Ward 1 Council member Brianne Nadeau, who voted no last month, tells Axios in a statement that "all tenants, regardless of the size of the building they live in, deserve the right to have a say in what happens to their home."
- "I'm sympathetic to the needs of individual owners of small multifamily buildings and I am confident there are ways to meet those needs without taking away this foundational right."
Zoom out: Overall, the RENTAL Act would allow landlords to evict tenants quicker and would tweak tenant protection laws — such as giving some tenants a "cooling off" period before they can exert their TOPA rights and exempting new multifamily properties built in the last 15 years.

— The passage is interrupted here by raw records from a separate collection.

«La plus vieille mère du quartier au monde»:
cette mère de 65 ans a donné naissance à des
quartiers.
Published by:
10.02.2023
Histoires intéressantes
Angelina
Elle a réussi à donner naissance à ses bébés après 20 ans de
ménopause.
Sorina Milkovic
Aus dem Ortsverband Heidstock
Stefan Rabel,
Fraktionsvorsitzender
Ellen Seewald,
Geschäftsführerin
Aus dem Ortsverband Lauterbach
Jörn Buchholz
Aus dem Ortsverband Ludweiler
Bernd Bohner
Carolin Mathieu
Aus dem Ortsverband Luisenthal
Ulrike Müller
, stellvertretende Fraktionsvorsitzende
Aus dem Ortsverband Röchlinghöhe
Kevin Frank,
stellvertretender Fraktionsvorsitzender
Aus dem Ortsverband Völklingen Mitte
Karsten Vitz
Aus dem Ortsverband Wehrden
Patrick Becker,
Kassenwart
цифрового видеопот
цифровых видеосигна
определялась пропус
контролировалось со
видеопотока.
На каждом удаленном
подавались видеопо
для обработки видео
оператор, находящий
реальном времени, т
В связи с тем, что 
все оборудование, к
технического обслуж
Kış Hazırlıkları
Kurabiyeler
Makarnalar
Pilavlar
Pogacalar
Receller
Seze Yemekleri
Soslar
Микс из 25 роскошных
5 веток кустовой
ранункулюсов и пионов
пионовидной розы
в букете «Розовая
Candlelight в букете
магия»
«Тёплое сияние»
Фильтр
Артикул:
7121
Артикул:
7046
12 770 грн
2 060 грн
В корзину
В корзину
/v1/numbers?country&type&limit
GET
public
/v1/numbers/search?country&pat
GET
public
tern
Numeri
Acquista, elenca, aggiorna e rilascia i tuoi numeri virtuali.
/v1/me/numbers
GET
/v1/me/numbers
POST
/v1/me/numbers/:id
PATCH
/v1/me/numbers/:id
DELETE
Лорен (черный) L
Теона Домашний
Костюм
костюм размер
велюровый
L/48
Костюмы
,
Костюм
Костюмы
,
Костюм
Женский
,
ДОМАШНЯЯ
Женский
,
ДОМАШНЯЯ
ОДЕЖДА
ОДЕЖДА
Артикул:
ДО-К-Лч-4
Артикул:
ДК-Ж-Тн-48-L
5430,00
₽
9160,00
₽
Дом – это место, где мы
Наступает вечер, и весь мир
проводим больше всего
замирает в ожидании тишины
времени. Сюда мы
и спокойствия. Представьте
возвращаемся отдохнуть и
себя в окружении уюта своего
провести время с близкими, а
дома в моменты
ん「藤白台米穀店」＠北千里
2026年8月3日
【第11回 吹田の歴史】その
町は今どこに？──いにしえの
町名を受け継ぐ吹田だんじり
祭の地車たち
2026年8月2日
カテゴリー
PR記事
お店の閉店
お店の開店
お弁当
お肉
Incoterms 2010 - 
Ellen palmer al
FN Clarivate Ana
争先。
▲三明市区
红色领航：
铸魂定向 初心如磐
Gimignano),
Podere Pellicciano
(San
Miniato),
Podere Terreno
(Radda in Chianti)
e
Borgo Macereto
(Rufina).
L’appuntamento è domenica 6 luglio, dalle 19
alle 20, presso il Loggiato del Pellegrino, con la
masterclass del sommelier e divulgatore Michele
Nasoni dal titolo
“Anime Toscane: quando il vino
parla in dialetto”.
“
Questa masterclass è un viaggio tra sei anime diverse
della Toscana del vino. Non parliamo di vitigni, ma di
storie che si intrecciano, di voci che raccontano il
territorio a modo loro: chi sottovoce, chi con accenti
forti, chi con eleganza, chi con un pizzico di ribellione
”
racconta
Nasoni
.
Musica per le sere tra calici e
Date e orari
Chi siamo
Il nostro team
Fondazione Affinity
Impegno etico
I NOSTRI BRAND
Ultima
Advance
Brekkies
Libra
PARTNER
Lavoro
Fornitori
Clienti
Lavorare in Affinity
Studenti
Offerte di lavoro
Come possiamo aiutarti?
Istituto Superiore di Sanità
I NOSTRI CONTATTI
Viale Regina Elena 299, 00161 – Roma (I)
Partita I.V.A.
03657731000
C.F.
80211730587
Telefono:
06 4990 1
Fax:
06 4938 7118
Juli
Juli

- This comes after the District eased eviction laws and upped tenant protections during COVID, after which unpaid rents skyrocketed and eviction cases backlogged.
What we're watching: Council member Janeese Lewis George's office has circulated an amendment to kill Bonds' measure, a spokesperson tells Axios.
- "The Council and the public must be given the time and opportunity to fully consider the consequences of such a significant policy change," the amendment reads.